March 24, 2014 at 9:03 am
Hi Guys,
I have a query I have written to join 3 tables, run a CASE statement for two columns and perform an aggregate SUM on the two columns. The results are grouped by the SUM. This table has over a billion records and is currently indexed by date. The query looks like this ..
SELECT DISTINCT site.site_number AS Site, site.city AS City, site.state AS State,
SUM(CASE WHEN historypoints.histConfID LIKE '%Generator$20Start$2fStop' THEN CONVERT(DECIMAL(10, 2), history.numeric_value / 100 * 15) ELSE 0 END) AS [Runtime(min)],
SUM(CASE WHEN historypoints.histConfID LIKE '%Generator$20Command' THEN CONVERT(DECIMAL(10, 2), history.numeric_value / 100 * 15) ELSE 0 END) AS [Command(min)]
FROM history INNER JOIN
historypoints ON history.config_id = historypoints.config_id INNER JOIN
xcm ON historypoints.xcm_id = xcm.xcm_id INNER JOIN
site ON xcm.site_id = site.site_id
WHERE (history.timestamp BETWEEN GETDATE() - 14 AND GETDATE())
GROUP BY site.site_number, site.city, site.state
This query takes a VERY long time to run. Any suggestions on improvement would be greatly appreciated!
Thanks!
March 24, 2014 at 9:12 am
Welcome to SSC.
Unfortunately the query alone is rarely enough to help with performance issues. However, this type of question is quite common and so there is an article on what to do in order to provide enough information to the rest of us.
Have a look at http://www.sqlservercentral.com/articles/SQLServerCentral/66909/ and then you should be able to help us to help you with your problem.
March 24, 2014 at 9:12 am
Your GROUP BY eliminates the need for DISTINCT
SELECT --DISTINCT
s.site_number AS Site,
s.city AS City,
s.state AS State,
SUM(CASE WHEN hp.histConfID LIKE '%Generator$20Start$2fStop'
THEN CONVERT(DECIMAL(10, 2), h.numeric_value / 100 * 15) ELSE 0 END) AS [Runtime(min)],
SUM(CASE WHEN hp.histConfID LIKE '%Generator$20Command'
THEN CONVERT(DECIMAL(10, 2), h.numeric_value / 100 * 15) ELSE 0 END) AS [Command(min)]
FROM history h
INNER JOIN historypoints hp ON h.config_id = hp.config_id
INNER JOIN xcm ON hp.xcm_id = xcm.xcm_id
INNER JOIN [site] s ON xcm.site_id = s.site_id
WHERE (h.timestamp BETWEEN GETDATE() - 14 AND GETDATE())
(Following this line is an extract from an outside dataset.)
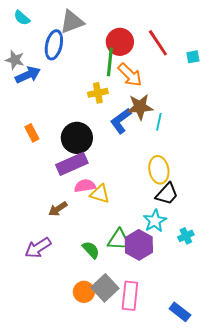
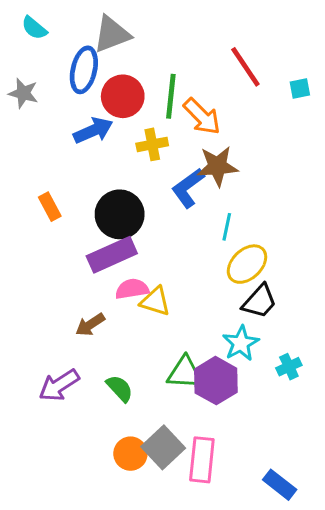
red circle: (120, 42) -> (123, 96), moved
blue arrow: (28, 75) -> (93, 130), moved
cyan line: (159, 122) -> (227, 227), moved
yellow ellipse: (159, 170) -> (247, 264), turned 56
green semicircle: (91, 250) -> (120, 388), moved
GROUP BY s.site_number, s.city, s.state
Can you post the estimated execution plan as a .sqlplan attachment please - then if you can, the actual execution plan.
For fast, accurate and documented assistance in answering your questions, please read this article.
Understanding and using APPLY, (I) and (II) Paul White
Hidden RBAR: Triangular Joins / The "Numbers" or "Tally" Table: What it is and how it replaces a loop Jeff Moden
March 24, 2014 at 10:31 am
Thanks for the quick replies guys! Sorry for confusion, I havent posted a question here before and wasnt entirely sure what you would though am not surprised to hear you need more info. I have attached the Estimated Execution Plan, Table DDL for all 4 tables and the indexes for the table in question. I dont have the actual execution plan yet, as i have not had success running this query on the production server yet. It is currently running and if needed, i will attach when its finally completes.
Thanks again!
March 24, 2014 at 10:47 am
mrupperman (3/24/2014)
Thanks for the quick replies guys! Sorry for confusion, I havent posted a question here before and wasnt entirely sure what you would though am not surprised to hear you need more info. I have attached the Estimated Execution Plan, Table DDL for all 4 tables and the indexes for the table in question. I dont have the actual execution plan yet, as i have not had success running this query on the production server yet. It is currently running and if needed, i will attach when its finally completes.Thanks again!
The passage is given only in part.